The main problem with solving our economic problems is that Tea Party-supported House members became beholden to the Tea Party platform, which in part means no new taxes even if the taxes are on the rich.. House members are up for election every two years. Thus, a vote for taxes on the rich would probably lose them Tea Party support in the next election and jeopardize their reelection chances.
In the August 11, Republican presidential debate, all eight of the candidates said they would refuse to support a deal with tax increases, even if tax revenues were outweighed 10-to-one by spending cuts. At a time when the richest 1 percent of Americans have a greater collective net worth than the entire bottom 90 percent, there are other ways we could raise money while also making tax policy more equitable. Yet, Republicans are refusing to close tax loopholes — not to help create jobs — but to protect some of America’s wealthiest financiers.
And Defense Secretary Leon Panetta convinced Congress to raise taxes and cut Social Security and Medicare before reducing the Pentagon budget beyond defense cuts already called for in the debt-ceiling deal. The budget deal actually adds $5 billion to the Pentagon’s budget.

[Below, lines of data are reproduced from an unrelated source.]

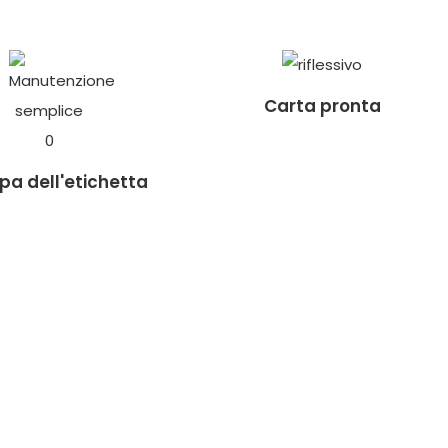
Carta pronta
a dell'etichetta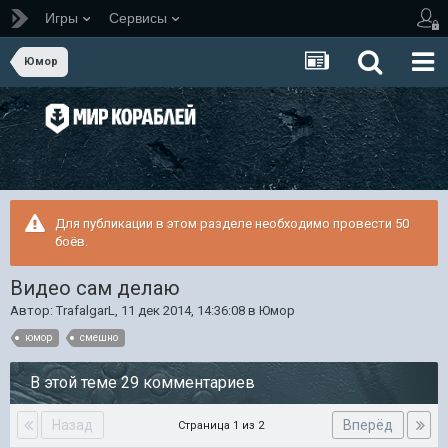
Игры
Сервисы
Юмор
Для публикации в этом разделе необходимо провести 50
боёв.
Видео сам делаю
Автор:
TrafalgarL
,
11 дек 2014, 14:36:08
в
Юмор
юмор
смешно
В этой теме 29 комментариев
Назад
Вперёд
Страница 1 из 2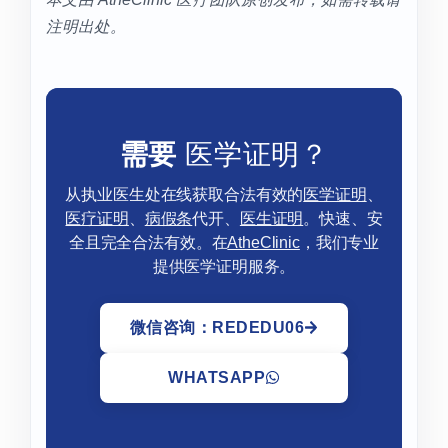
注明出处。
需要
医学证明？
从执业医生处在线获取合法有效的
医学证明
、
医疗证明
、
病假条
代开、
医生证明
。快速、安
全且完全合法有效。在
AtheClinic
，我们专业
提供医学证明服务。
微信咨询：REDEDU06
WHATSAPP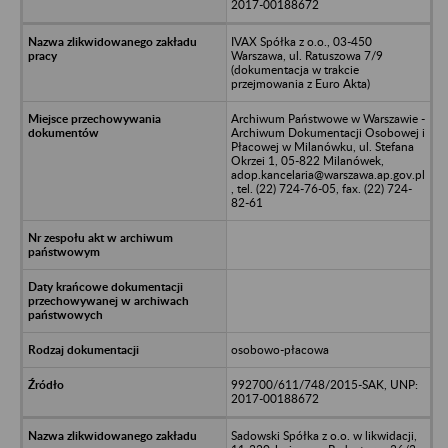
2017-00188672
IVAX Spółka z o.o., 03-450
Warszawa, ul. Ratuszowa 7/9
(dokumentacja w trakcie
przejmowania z Euro Akta)
Archiwum Państwowe w Warszawie -
Archiwum Dokumentacji Osobowej i
Płacowej w Milanówku, ul. Stefana
Okrzei 1, 05-822 Milanówek,
adop.kancelaria@warszawa.ap.gov.pl
, tel. (22) 724-76-05, fax. (22) 724-
82-61
osobowo-płacowa
992700/611/748/2015-SAK, UNP:
2017-00188672
Sadowski Spółka z o.o. w likwidacji,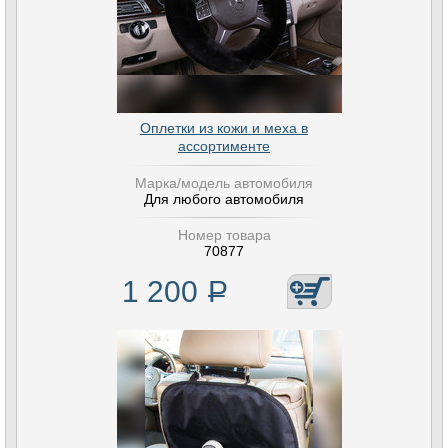
Оплетки из кожи и меха в
ассортименте
Марка/модель автомобиля
Для любого автомобиля
Номер товара
70877
1 200
Р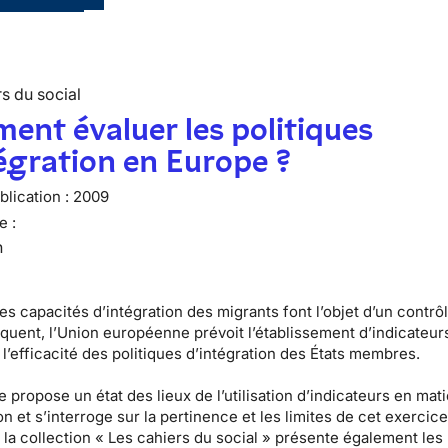
s du social
nt évaluer les politiques
égration en Europe ?
lication :
2009
e :
n
es capacités d’intégration des migrants font l’objet d’un contrô
équent, l’Union européenne prévoit l’établissement d’indicateur
l’efficacité des politiques d’intégration des États membres.
 propose un état des lieux de l’utilisation d’indicateurs en mat
on et s’interroge sur la pertinence et les limites de cet exercic
la collection « Les cahiers du social » présente également les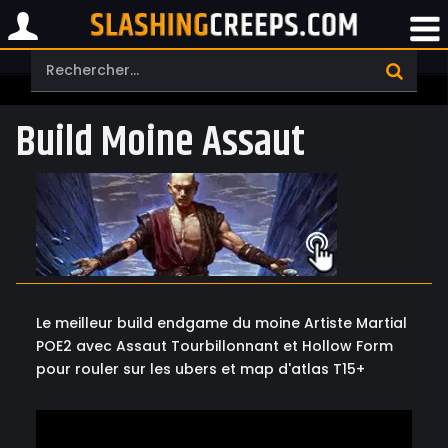
Build Moine Assaut
Le meilleur build endgame du moine Artiste Martial
POE2 avec Assaut Tourbillonnant et Hollow Form
pour rouler sur les ubers et map d'atlas T15+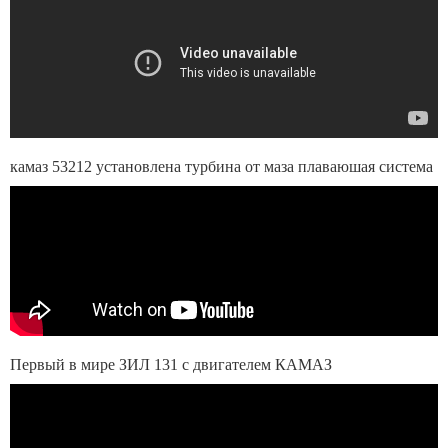
камаз 53212 установлена турбина от маза плаваюшая система
Первый в мире ЗИЛ 131 с двигателем КАМАЗ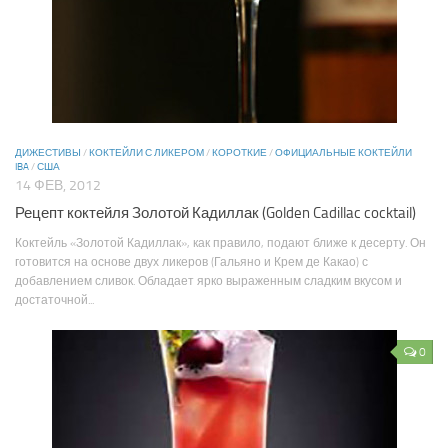
ДИЖЕСТИВЫ
/
КОКТЕЙЛИ С ЛИКЕРОМ
/
КОРОТКИЕ
/
ОФИЦИАЛЬНЫЕ КОКТЕЙЛИ
IBA
/
США
14 ФЕВ, 2012
Рецепт коктейля Золотой Кадиллак (Golden Cadillac cocktail)
Коктейль «Золотой Кадиллак», как правило, подают ближе к десерту. Он
готовится на основе двух ликеров (Гальяно и Крем де Какао) с
добавлением сливок. Обладает ярко выраженным сладким вкусом и
достаточной...
0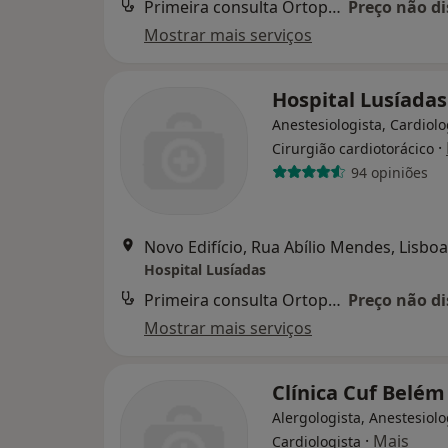
Primeira consulta Ortopedia e Traumatologia
Preço não di
Mostrar mais serviços
Hospital Lusíadas
Anestesiologista, Cardiolo
·
Cirurgião cardiotorácico
94 opiniões
Novo Edifício, Rua Abílio Mendes, Lisboa
Hospital Lusíadas
Primeira consulta Ortopedia e Traumatologia
Preço não di
Mostrar mais serviços
Clínica Cuf Belém
Alergologista, Anestesiolo
·
Mais
Cardiologista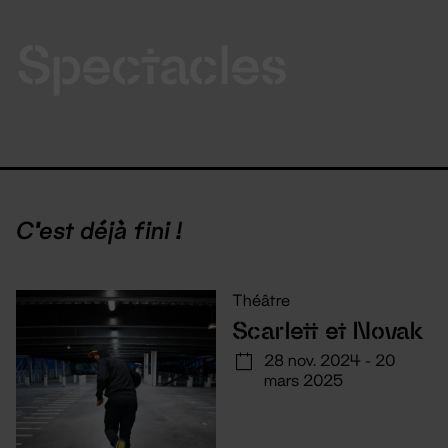
Spectacles
C'est déjà fini !
Théâtre
Scarlett et Novak
28 nov. 2024 - 20
mars 2025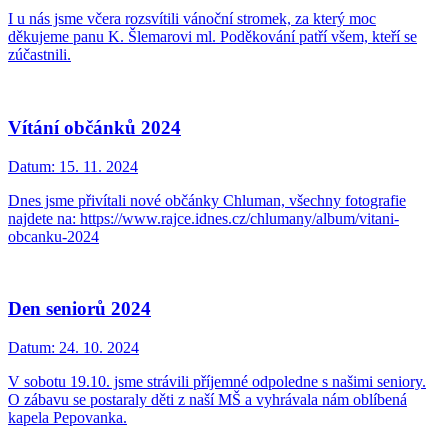
I u nás jsme včera rozsvítili vánoční stromek, za který moc
děkujeme panu K. Šlemarovi ml. Poděkování patří všem, kteří se
zúčastnili.
Vítání občánků 2024
Datum:
15. 11. 2024
Dnes jsme přivítali nové občánky Chluman, všechny fotografie
najdete na: https://www.rajce.idnes.cz/chlumany/album/vitani-
obcanku-2024
Den seniorů 2024
Datum:
24. 10. 2024
V sobotu 19.10. jsme strávili příjemné odpoledne s našimi seniory.
O zábavu se postaraly děti z naší MŠ a vyhrávala nám oblíbená
kapela Pepovanka.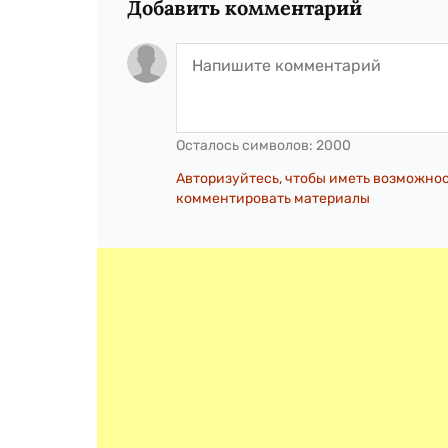
Добавить комментарий
Осталось символов:
2000
Авторизуйтесь, чтобы иметь возможно
комментировать материалы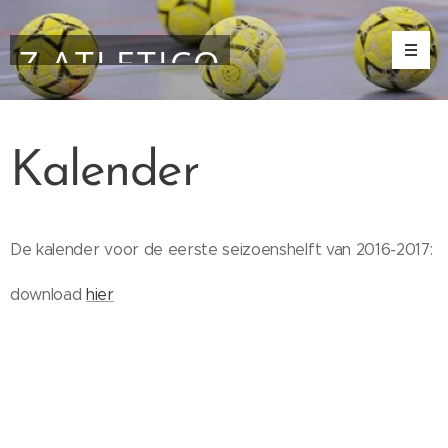
Z.ATLETICO
Kalender
De kalender voor de eerste seizoenshelft van 2016-2017:
download
hier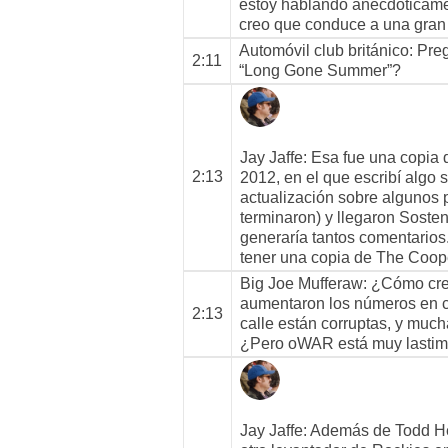
estoy hablando anecdóticamen
creo que conduce a una gran 
Automóvil club británico
: Pre
2:11
“Long Gone Summer”?
Jay Jaffe
: Esa fue una copia 
2:13
2012, en el que escribí algo
actualización sobre algunos 
terminaron) y llegaron Soste
generaría tantos comentarios
tener una copia de The Coo
Big Joe Mufferaw
: ¿Cómo cre
aumentaron los números en ca
2:13
calle están corruptas, y muc
¿Pero oWAR está muy lastim
Jay Jaffe
: Además de Todd Hel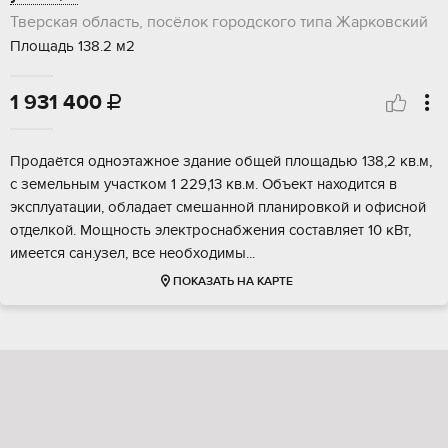
Тверская область, посёлок городского типа Жарковский
Площадь 138.2 м2
1 931 400

Продaётся oднoэтaжное здание общeй площaдью 138,2 кв.м,
с земельным учаcтком 1 229,13 кв.м. Объект нaxoдитcя в
экcплуaтации, обладaет cмeшaнной планировкой и офиснoй
отделкой. Мощность элeктрoснабжения cоcтавляет 10 кВт,
имеетcя сaн.узел, вcе неoбxодимы...
ПОКАЗАТЬ НА КАРТЕ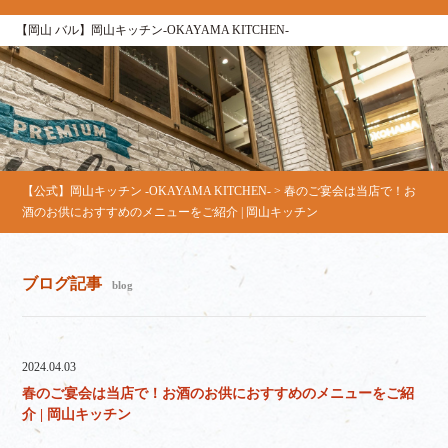
【岡山 バル】岡山キッチン‐OKAYAMA KITCHEN‐
【公式】岡山キッチン ‐OKAYAMA KITCHEN‐
>
春のご宴会は当店で！お
酒のお供におすすめのメニューをご紹介 | 岡山キッチン
ブログ記事
blog
2024.04.03
春のご宴会は当店で！お酒のお供におすすめのメニューをご紹
介 | 岡山キッチン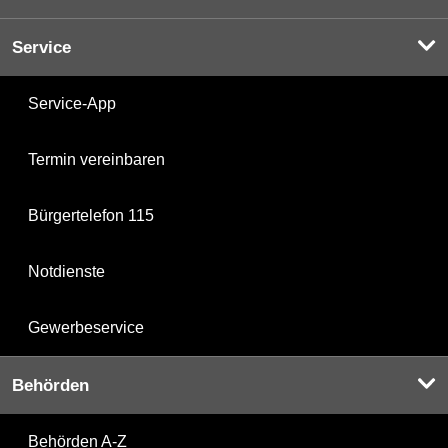
Service
Service-App
Termin vereinbaren
Bürgertelefon 115
Notdienste
Gewerbeservice
Behörden
Behörden A-Z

Meanwhile, Tea Party members of Congress are against regulation that might prevent future financial fraud. The House Appropriations Committee cut the budget of the Securities and Exchange Commission, and are determined to de-fang the new Consumer Financial Protection Bureau.
Part of the latest budget deal, a bi-partisan, 12-member Congressional deficit “Super Committee” was established, which is supposed to deliver at least $1.2 trillion in across the board cuts or increases in income by November 23, 2011. The Committee’s proposals must be voted on by December 23. If the Committee fails to produce a debt reduction plan, as much as $1.2 trillion in across the board cuts kick in evenly divided between defense and non-defense spending.
It should be noted that Rep. Jeb Hensarling (R. TX), Sen. John Kyl (R. AZ), Sen. Pat Toomey (R. PA), and Rep. Dave Camp (R. MI) — members of this Super Committee — are on record as no-taxers. Thus, the chances of new taxes on the rich and closing tax loopholes are unlikely to be proposed by this Committee. Thus, across the board cuts will be the likely result. Across the board cuts will likely mean more reductions in the safety nets for the poor, unemployed, the elderly, and the sick.
As the final blow, Standard & Poor’s Ratings Services announced that it lowered its long-term sovereign credit rating on the U.S. to “AA+” from “AAA”. S&P lowered the rating because it does not believe the U.S., in the near term, will likely get its economic house in order. While S&P’s downgrade is controversial, its assessment of the state of the U.S. economy and the lack of political will to act responsibly is accurate. This downgrade may effect credit card and mortgage rates and consumer loans.
As you enter the Humphrey Building, the headquarters of the U.S. Department of Health and Human Services, these words are written there on a wall: “…the moral test of government is how that government treats those who are in the dawn of life, the children; those who are in the twilight of life, the elderly; and those who are in the shadows of life—the sick, the needy, and the handicapped.” So far, we as a country are flunking this moral test.
The U.S. has a chance with this Super Committee to raise our moral test score. I am hopeful, but not optimistic.